Obviously, a number of supporters and activists are likely to find this development sad. It is always regrettable when revolutionary organisations split. This is because given the enormity of the task of defeating capitalism and transforming society along socialist lines, a revolutionary organisation with mass membership and influence is what we aim to build. However ideas and programmes, and commitment to them, are the starting point and basis for any revolutionary activity. Without agreement on the fundamental principles of Marxism and methods of intervention, a revolutionary organisation cannot be built, let alone become a mass force.

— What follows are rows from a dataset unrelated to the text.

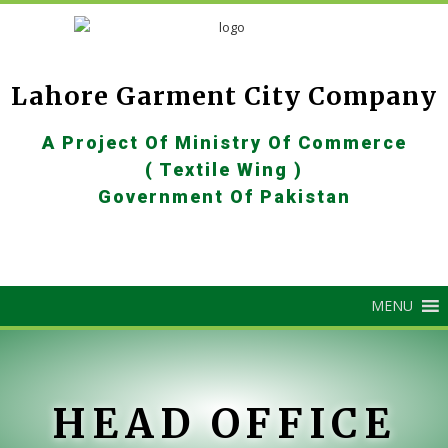
Lahore Garment City Company
A Project Of Ministry Of Commerce
( Textile Wing )
Government Of Pakistan
MENU
HEAD OFFICE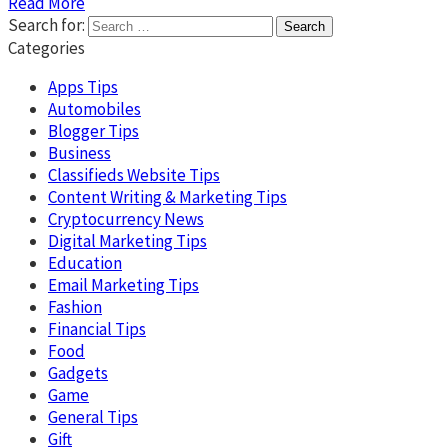
Read More
Search for:
Categories
Apps Tips
Automobiles
Blogger Tips
Business
Classifieds Website Tips
Content Writing & Marketing Tips
Cryptocurrency News
Digital Marketing Tips
Education
Email Marketing Tips
Fashion
Financial Tips
Food
Gadgets
Game
General Tips
Gift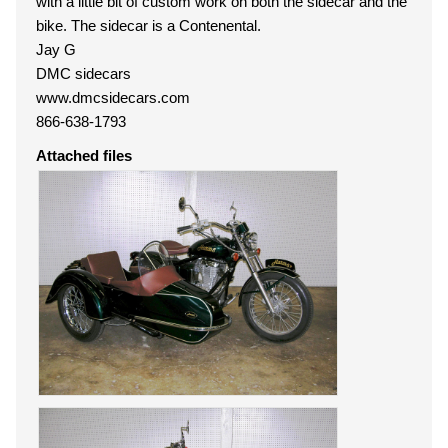
with a little bit of custom work on both the sidecar and the
bike. The sidecar is a Contenental.
Jay G
DMC sidecars
www.dmcsidecars.com
866-638-1793
Attached files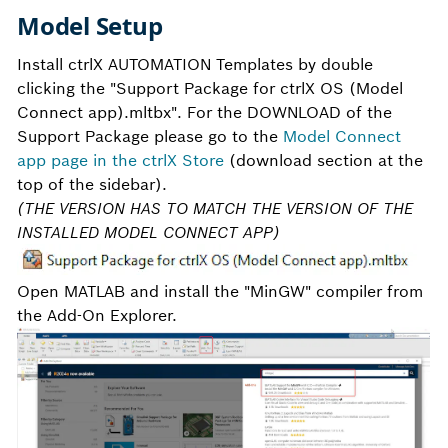
Model Setup
Install ctrlX AUTOMATION Templates by double
clicking the "Support Package for ctrlX OS (Model
Connect app).mltbx". For the DOWNLOAD of the
Support Package please go to the
Model Connect
app page in the ctrlX Store
(download section at the
top of the sidebar).
(THE VERSION HAS TO MATCH THE VERSION OF THE
INSTALLED MODEL CONNECT APP)
Open MATLAB and install the "MinGW" compiler from
the Add-On Explorer.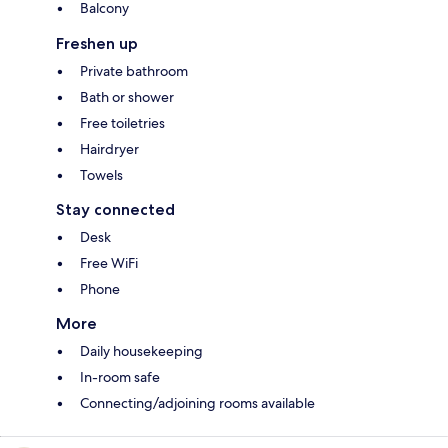
Balcony
Freshen up
Private bathroom
Bath or shower
Free toiletries
Hairdryer
Towels
Stay connected
Desk
Free WiFi
Phone
More
Daily housekeeping
In-room safe
Connecting/adjoining rooms available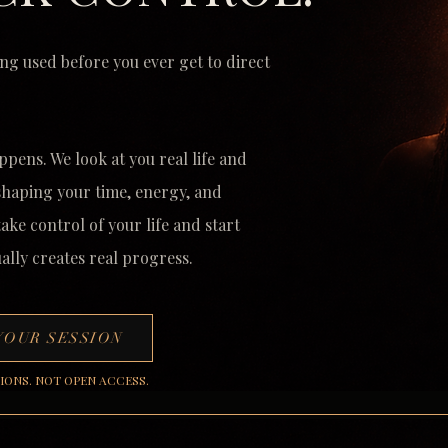
ng used before you ever get to direct
ppens. We look at you real life and
 shaping your time, energy, and
 take
control of your life and start
ally creates real progress.
YOUR SESSION
SIONS. NOT OPEN ACCESS.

The COVID-19 pandemic has become a trigger for a new world economic recession in every country. This new stage of capitalist crisis presents opportunities for the forces of Marxism to grow. But events will not move in a straight line. Revolutionary and counter-revolutionary currents are likely to criss-cross. As class struggle will grow, so also would imperialist rivalry, nationalism, racism and movements dominated by variants of identity politics and other ideas.
In the complex situation posed by the new period opening up, the success of a revolutionary organisation will depend on how firm it stands by its programmes while being sensitive to moods but without pandering to opportunistic pressure. Unfortunately on the eve of this colossal development, our ex-comrades took a wrong turn by embracing an international that justifies pandering to identity politics, inconsistent work in the trade unions and a softening of programme that lowers the socialist banner at the very moment when it needs to be held boldly aloft.
Undeterred, we shall continue to march forward with those who are ready to continue the building of a proletarian and Trotskyist DSM. At the same time, the DSM does not rule out collaboration, where necessary, in a principled united front manner with the MSA as we always do with all left and workers’ organisations in joint campaigns, broad left platforms and struggles. We hope that the class struggle will help the best of our ex-comrades to overcome their present shortcomings and reconnect with their political roots.
A political split means that both sides are put to the test of the class struggle while building support for their programme and their organisations. We are confident that the DSM, with its clear programme and the experience of nearly 35 years of distinct activities, will meet the opportunities and challenges which this new period will offer to create the socialist movement necessary to end the miseries of capitalism and oppression.